По питанию. Кушали мы в честном семейном ресторанчике. Спускаемся с виллы вниз и первый поворот на право и где-то метров 30-50 на повороте справа будет ресторан. Завтрак там 5 евро шведский стол. Очень вкусно яйца, бекон, сыры, сосиски, всякие булочки с колбасой, сыром ну и конечно сладкие плюшки собственного приготовления. Мне безумно понравились сырные шарики с кунжутом. Обед и ужин комплексные 6 евро. Порции достаточно большие. Завтрака нам хватало до ужина. Хозяйка Славия, очень позитивная, хорошо понимает русский язык. Муж ее делает сам вино (10 евро литр) и различную ракию. Вдоль пляжа очень много ресторанчиков и кафешек. Там так же есть комплексные обеды и ужины, да и завтраки тоже шведский стол. Тут же на пляже есть супермаркет. Пиво от 0.55 евро, колбасы и разное копченое мясо от 5, кола 1.5. В Бечичах есть большой супермаркет, там мы брали стейки и колбаски от 5 евро и тут же на улице их бесплатно жарили на гриле. На 1 кг шло 6 достаточно больших стейков.

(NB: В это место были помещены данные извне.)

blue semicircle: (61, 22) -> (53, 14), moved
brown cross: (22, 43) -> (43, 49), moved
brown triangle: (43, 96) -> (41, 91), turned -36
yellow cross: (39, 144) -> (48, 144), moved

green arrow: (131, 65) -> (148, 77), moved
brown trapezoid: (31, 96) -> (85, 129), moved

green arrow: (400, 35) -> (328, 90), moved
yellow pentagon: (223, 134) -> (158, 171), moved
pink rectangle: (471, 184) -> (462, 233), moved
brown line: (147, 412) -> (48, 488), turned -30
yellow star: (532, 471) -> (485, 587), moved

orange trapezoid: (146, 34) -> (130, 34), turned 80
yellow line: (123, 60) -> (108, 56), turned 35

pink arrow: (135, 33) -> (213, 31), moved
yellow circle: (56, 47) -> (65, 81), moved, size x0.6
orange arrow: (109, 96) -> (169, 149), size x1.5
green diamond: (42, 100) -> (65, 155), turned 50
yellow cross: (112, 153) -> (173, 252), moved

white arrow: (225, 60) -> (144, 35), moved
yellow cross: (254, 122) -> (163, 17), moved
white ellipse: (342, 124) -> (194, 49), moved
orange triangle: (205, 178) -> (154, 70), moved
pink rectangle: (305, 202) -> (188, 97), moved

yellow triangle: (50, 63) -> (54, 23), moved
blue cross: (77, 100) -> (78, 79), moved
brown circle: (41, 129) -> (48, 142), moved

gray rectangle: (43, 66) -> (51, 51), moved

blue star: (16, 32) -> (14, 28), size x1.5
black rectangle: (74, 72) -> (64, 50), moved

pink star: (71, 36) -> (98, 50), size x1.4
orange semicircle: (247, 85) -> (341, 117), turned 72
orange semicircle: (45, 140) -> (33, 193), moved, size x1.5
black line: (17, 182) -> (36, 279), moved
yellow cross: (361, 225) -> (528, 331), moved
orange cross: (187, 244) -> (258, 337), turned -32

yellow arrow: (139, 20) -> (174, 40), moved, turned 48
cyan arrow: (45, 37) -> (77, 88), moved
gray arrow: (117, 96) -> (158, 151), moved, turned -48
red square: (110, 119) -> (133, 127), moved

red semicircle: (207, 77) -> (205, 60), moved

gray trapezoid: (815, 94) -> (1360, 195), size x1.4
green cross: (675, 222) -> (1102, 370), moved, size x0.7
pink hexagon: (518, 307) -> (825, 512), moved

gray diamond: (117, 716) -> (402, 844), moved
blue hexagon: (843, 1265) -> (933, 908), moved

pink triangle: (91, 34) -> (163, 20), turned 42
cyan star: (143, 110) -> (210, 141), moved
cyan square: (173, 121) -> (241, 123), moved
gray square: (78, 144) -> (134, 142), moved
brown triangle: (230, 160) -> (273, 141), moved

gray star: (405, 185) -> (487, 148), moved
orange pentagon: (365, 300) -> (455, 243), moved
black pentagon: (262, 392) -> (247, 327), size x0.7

Ну а теперь о минусах виллы. Номера есть стандарт и смол. Номера очень маленькие, а номера смол я называла большим шкафчиком, кушать в номере места нет. У нас был номер стандарт, в номере кровать, небольшой шкаф, стул, маленький холодильник, чайник, по два стакана и чашки, журнальный столик. На балконе поместились только два стула, сидели коленка в коленку. Вечером на вилле посидеть негде(кроме своего номера). Во дворе есть только один стол со стульями, но там могут сидеть только хозяева. После моего вопроса можно ли там посидеть, хозяева ответили что это приват место. Хозяевам на вас пофиг. Главное что бы их никто не трогал и не отвлекал от спокойного времяпровождения. Не хватало доброжелательности что ли. Но да ладно, мы пересекались с ними редко.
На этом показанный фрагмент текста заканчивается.